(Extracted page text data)
***

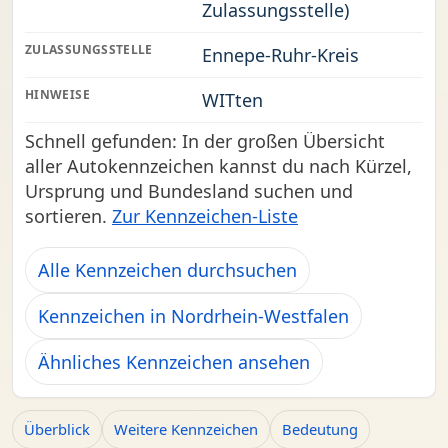
Zulassungsstelle)
ZULASSUNGSSTELLE
Ennepe-Ruhr-Kreis
HINWEISE
WITten
Schnell gefunden: In der großen Übersicht
aller Autokennzeichen kannst du nach Kürzel,
Ursprung und Bundesland suchen und
sortieren.
Zur Kennzeichen-Liste
Alle Kennzeichen durchsuchen
Kennzeichen in Nordrhein-Westfalen
Ähnliches Kennzeichen ansehen
Überblick
Weitere Kennzeichen
Bedeutung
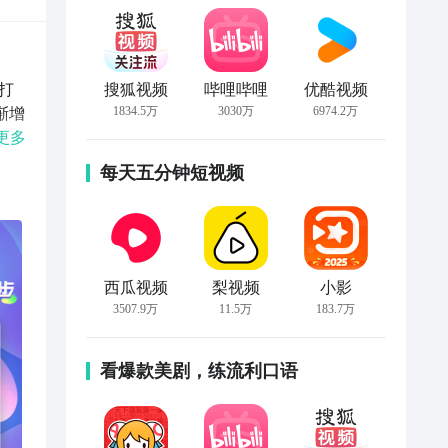
打
搜狐视频
哔哩哔哩
优酷视频
1834.5万
3030万
6974.2万
渐增
心
更多
你进
每天五分钟短视频
西瓜视频
梨视频
小影
3507.9万
11.5万
183.7万
看爆款美剧，练流利口语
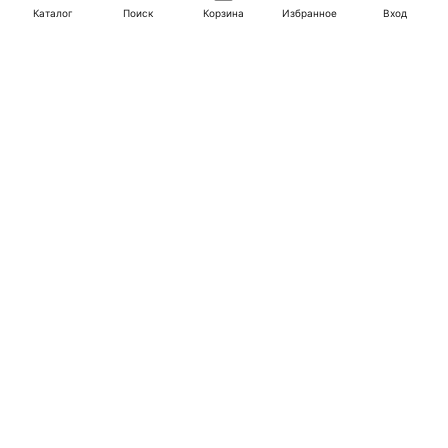
Каталог
Поиск
Корзина
Избранное
Вход
168
84
336
167
Блестяшки очаровашки.
Лабиринты-пряталки. 7+
Яркий полет
В корзину
В корзину
-35%
-50%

***

* **PROBLEM DETAILS**:
From the first line to the last, output the data exactly; skip any pictures.

* **TASK RESPONSE**:
Zulassungsstelle)
ZULASSUNGSSTELLE
Ennepe-Ruhr-Kreis
HINWEISE
WITten
Schnell gefunden: In der großen Übersicht
aller Autokennzeichen kannst du nach Kürzel,
Ursprung und Bundesland suchen und
sortieren.
Zur Kennzeichen-Liste
Alle Kennzeichen durchsuchen
Kennzeichen in Nordrhein-Westfalen
Ähnliches Kennzeichen ansehen
Überblick
Weitere Kennzeichen
Bedeutung
打
搜狐视频
哔哩哔哩
优酷视频
1834.5万
3030万
6974.2万
渐增
心
更多
你进
每天五分钟短视频
西瓜视频
梨视频
小影
3507.9万
11.5万
183.7万
看爆款美剧，练流利口语
Каталог
Поиск
Корзина
Избранное
Вход
168
84
336
167
Блестяшки очаровашки.
Лабиринты-пряталки. 7+
Яркий полет
В корзину
В корзину
-35%
-50%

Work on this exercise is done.